Overlooking the public outrage in India, the BJP government went ahead with ordering Covid-19 rapid testing kits from China. However, after several complaints of fault in the kits, the government cancelled orders for about half a million kits, causing exasperation in Beijing.

The negative view against New Delhi worsened when the government last month changed the rules of Foreign Direct Investment (FDI). To check predatory business practices during the coronavirus-related lockdown in the country, the Centre put all FDI proposals from countries sharing border with India under the government approval route.

Ever since China has been outspoken about its displeasure with India. Jayadev Ranade, a leading expert on China said that though the face-off between the two patrols, including fisticuffs and confrontation with weapons, have occurred in the past, the latest skirmish is a result of deterioration in relations.

The face-off occurred in Naku La sector, ahead of Muguthang pass, 5,259-meter-high in northern Sikkim state along the border with Tibet. The area is where China has been claiming that a dispute exists.

"Within a year of having agreed with the then Prime Minister Atal Bihari Vajpayee that Sikkim belongs to India and China will have no claim on it, a Chinese Vice Foreign Minister told our then External Affairs Minister that the issue is not settled," Ranade said. China, he said, has been beefing up its forces and defence infrastructure in Tibet Autonomous Region (TAR). "Around April 2, there were 300-500 People's Liberation Army (PLA) vehicles around Tashigong opposite Demchok-Koyul, relaying the runway at Gargunsa airport," he pointed out.

A professor of Chinese studies at JNU in New Delhi, Srikanth Kondapalli, argued that the face-off in Sikkim, is in accordance with the direction received from the PLA. "China's apex foreign affairs work conferences of November 2014 and June 2018 ordered the foreign ministry and the embassies abroad to pursue the goals related to border with India, as listed in the PLA white papers of 2015 and 2019".


The Naku incident, he said, is a follow-up to the directives which were also reflected in Doklam incident in 2017 or Pangong Tso incident in 2019 or Asaphila incident in Arunachal. "As the directives are from the top, we should expect more of such incidents in future and take remedial measures," he warned.

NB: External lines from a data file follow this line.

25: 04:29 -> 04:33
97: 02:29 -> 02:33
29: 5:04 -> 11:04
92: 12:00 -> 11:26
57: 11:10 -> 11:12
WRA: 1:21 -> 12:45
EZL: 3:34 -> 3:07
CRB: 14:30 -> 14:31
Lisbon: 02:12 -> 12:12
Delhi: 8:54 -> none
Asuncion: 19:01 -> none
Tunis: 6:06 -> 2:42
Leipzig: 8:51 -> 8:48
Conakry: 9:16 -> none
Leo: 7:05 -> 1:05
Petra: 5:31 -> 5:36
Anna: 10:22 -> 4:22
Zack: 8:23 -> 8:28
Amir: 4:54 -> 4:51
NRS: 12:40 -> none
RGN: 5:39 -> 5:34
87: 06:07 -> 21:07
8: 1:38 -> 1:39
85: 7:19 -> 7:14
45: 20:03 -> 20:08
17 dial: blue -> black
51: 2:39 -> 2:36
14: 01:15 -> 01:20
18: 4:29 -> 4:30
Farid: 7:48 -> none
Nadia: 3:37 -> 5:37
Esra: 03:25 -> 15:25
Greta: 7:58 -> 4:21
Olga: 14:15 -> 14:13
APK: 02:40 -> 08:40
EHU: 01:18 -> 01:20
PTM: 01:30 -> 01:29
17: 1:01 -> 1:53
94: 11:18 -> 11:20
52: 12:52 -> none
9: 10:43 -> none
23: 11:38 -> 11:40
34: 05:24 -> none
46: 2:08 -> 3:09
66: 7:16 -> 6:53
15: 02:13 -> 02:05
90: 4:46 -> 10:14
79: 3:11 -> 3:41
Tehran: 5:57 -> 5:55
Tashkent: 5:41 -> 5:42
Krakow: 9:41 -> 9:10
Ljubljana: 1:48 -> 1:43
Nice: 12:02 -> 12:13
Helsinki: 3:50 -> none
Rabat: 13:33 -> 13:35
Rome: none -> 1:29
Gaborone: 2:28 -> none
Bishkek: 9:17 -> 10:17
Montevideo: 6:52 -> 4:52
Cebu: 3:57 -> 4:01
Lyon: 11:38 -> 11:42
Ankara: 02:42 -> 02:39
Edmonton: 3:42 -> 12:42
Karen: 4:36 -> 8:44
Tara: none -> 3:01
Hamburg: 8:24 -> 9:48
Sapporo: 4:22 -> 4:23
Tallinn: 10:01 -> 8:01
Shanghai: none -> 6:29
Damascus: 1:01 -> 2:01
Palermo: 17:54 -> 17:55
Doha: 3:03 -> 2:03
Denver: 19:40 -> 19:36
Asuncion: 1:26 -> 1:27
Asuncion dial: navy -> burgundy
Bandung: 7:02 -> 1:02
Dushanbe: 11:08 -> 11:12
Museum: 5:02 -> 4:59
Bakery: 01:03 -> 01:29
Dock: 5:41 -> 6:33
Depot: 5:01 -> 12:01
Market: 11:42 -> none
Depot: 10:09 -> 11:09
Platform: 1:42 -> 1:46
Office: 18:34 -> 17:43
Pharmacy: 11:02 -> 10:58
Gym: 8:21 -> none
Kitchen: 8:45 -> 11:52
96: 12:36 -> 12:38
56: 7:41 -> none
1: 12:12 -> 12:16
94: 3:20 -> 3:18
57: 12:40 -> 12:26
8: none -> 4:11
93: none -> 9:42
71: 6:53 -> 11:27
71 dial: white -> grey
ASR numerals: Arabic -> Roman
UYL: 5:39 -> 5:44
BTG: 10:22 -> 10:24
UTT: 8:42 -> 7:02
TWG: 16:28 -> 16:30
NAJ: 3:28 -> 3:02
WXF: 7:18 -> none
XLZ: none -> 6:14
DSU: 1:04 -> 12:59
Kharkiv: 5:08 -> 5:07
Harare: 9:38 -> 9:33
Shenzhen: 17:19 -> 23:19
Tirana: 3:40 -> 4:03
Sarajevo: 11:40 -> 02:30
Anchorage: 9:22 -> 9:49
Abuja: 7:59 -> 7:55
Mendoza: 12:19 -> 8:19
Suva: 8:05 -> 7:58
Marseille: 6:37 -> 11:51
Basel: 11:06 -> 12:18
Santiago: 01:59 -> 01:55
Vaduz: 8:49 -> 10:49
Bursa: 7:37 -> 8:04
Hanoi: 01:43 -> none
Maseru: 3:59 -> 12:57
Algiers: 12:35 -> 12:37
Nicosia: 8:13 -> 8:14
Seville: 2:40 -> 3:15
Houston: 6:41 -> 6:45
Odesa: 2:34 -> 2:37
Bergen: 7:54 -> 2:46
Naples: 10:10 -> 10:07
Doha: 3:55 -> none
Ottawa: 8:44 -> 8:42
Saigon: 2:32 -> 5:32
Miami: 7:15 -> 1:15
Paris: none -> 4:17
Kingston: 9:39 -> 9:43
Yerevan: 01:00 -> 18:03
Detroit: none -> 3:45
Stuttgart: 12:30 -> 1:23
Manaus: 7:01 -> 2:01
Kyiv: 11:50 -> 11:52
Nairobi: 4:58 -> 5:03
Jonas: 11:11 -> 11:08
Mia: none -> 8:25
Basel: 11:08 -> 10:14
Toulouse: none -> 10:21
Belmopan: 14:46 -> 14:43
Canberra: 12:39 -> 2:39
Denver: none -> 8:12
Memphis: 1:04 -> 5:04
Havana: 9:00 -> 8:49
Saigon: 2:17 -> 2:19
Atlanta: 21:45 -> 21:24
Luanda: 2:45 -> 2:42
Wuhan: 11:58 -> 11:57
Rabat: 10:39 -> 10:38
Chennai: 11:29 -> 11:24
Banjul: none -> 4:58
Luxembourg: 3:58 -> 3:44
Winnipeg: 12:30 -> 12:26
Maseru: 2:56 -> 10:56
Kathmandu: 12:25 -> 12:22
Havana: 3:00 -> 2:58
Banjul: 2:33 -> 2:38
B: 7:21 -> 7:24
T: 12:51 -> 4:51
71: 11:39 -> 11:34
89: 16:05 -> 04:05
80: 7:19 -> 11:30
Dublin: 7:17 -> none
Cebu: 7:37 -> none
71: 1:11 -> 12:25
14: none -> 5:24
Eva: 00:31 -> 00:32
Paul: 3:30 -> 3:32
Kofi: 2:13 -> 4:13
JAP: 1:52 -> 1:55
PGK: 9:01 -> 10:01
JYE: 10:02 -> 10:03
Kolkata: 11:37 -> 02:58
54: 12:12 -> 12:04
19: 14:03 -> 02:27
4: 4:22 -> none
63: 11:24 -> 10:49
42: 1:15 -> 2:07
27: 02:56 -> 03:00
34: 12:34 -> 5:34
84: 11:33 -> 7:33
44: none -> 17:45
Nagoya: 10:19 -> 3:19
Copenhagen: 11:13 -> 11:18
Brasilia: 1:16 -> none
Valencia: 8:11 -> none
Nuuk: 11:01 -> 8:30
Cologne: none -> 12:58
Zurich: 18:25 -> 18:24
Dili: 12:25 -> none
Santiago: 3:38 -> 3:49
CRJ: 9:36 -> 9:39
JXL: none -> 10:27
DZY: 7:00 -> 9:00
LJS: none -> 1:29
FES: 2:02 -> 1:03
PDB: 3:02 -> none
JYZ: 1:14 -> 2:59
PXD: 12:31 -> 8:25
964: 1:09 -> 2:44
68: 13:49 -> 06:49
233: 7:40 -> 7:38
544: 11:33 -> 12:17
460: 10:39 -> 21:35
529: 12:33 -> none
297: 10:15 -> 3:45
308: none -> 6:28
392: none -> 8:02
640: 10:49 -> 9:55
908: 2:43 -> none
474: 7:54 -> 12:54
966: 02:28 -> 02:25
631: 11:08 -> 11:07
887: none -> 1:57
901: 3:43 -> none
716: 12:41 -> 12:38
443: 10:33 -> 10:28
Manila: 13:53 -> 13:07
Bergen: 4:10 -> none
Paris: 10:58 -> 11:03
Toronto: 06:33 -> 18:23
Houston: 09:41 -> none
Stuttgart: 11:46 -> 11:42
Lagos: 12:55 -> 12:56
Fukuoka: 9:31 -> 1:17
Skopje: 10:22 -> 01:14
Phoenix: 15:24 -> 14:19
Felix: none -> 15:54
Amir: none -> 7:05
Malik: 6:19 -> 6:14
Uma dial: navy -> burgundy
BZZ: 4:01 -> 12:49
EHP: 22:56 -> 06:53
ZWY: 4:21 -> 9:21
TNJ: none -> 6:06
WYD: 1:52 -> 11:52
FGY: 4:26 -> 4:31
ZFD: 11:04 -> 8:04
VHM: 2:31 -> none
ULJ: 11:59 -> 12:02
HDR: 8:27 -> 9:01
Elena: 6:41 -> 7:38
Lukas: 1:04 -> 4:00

China's relations with India depend on the dynamic that evolves between the US and China and separately between India and Pakistan. "Beijing's ties with the US are currently fraught, and India-Pakistan ties are also tense. The skirmish could well be timed to keep us under pressure, caution us not to do anything to upset the CPEC, not back Taiwan on its admission to the WHO," Ranade said.

Additionally, Ranade said there are signs of inner-party factionalism in the Chinese Communist Party (CCP) and differences with Xi Jinping in China.

Through aggressive actions amid a pandemic, China may be seeking to remind its neighbours that they could face further trouble by siding with the West in supporting an inquiry into the origins and spread of the coronavirus, security expert Brahma Chellany wrote in a series of tweets.

The forthcoming WHO assembly meeting will see a push for such an inquiry, he alerted.

The skirmish, Chellany said, comes after Chinese coast guard ships, for a second day in a row, have intruded into the waters of Japanese-controlled Senkaku Islands.